El positivismo y el liberalismo no fueron las únicas escuelas de pensamiento progresista que gozaron de popularidad en los años setenta entre los intelectuales occidentales. El socialismo mexicano había evolucionado desde los años cincuenta a partir del jacobinismo romántico y liberal.51 Encontró temprana expresión en las utopías literarias de Nicolás Pizarro escritas en 1861, El monedero y La coqueta. En ellas buscó reconciliar el liberalismo social con el socialismo fraterno a partir de una raíz cristiana de inspiración franciscana52 e influida por la obra de Vasco de Quiroga.53 Su utopía se sustentó en principios asociativos y proponía regeneración social a un estado idílico, el respeto al orden liberal del 57 y la reforma moral de pautas y valores conforme al ideal del cristianismo primitivo.54 Enmarcó su socialismo en un entramado conceptual liberal, como aparece en su Catecismo de la moral de 1868, libro que ambicionaba llenar el espacio dejado por la ausencia de la religión en las escuelas.55 La resonancia de sus ideas con buena parte de los educadores del país explica las cinco ediciones que alcanzó su obra para 1887.56
A finales de los años setenta, el socialismo era un movimiento con creciente presencia política en Occidente. Este desarrollo condujo a los sucesos de la Comuna de París de 1871, y a conflictos sociales en España en 1873 y en Italia en 1874 que llevaron a la prohibición en estos países de la organización obrera durante el resto de la década. En general, el comienzo de los años ochenta fue un momento en el que los países latinos vieron el resurgimiento en la vida pública de las organizaciones y prácticas revolucionarias de grupos socialistas y anarquistas confabulados en los márgenes de la legalidad.57
Estos movimientos de carácter internacional tuvieron resonancia en México en donde se formó el Primer Congreso Obrero en 1876, adherido a la Primera Internacional.
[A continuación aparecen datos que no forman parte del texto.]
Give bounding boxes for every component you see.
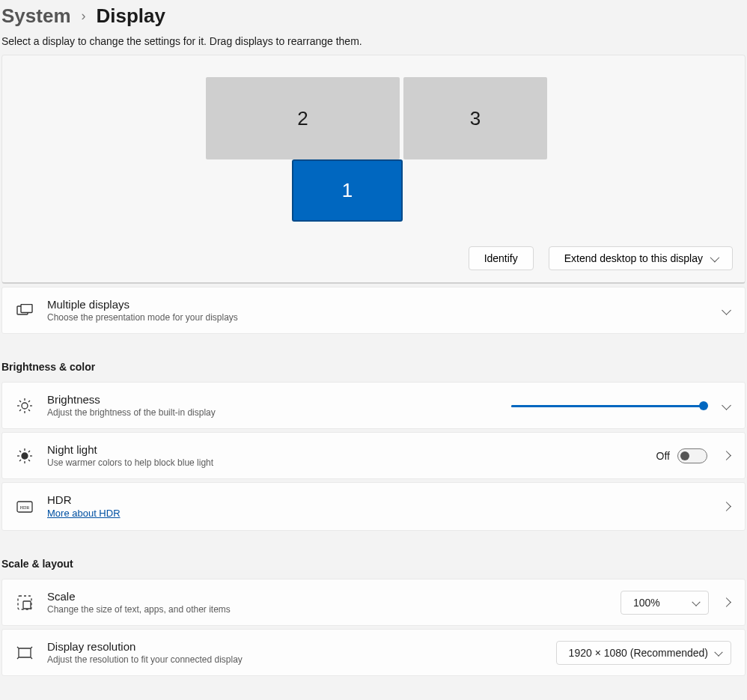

También hubo movimientos armados de carácter socialista en Querétaro, Guanajuato y la Sierra Gorda en los cuatro años siguientes, estos últimos ligados al movimiento agrario y al movimiento municipalista, que se expresó en el Plan Socialista de junio de 1879. De manera que en el socialismo mexicano de principios del porfiriato convivían influencias doctrinales de los socialismos tempranos con avances más recientes, y tendencias agrarias, comunitaristas y municipalistas del liberalismo romántico decimonónico. Este eclecticismo, por supuesto, no era exclusivo de México.58
Pablo García ciertamente no fue ajeno a estos acontecimientos. Desde El Libre Examen se cubrieron las reuniones del Congreso Obrero de agosto de 1881.59 Justamente dos meses después García publicaría un artículo advirtiendo sobre la necesidad de resolver las contradicciones entre el capital y el trabajo.60 Además, al menos en una ocasión se resumió una nota aparecida en el periódico El Socialista61 y con reiterada frecuencia se tradujeron artículos de diarios ligados a la izquierda francesa, como Le Rappel o La Lanterne. El 10 de mayo de 1879, por ejemplo, se publicó un artículo de Édouard Lockroy, quien había participado en la Comuna de París.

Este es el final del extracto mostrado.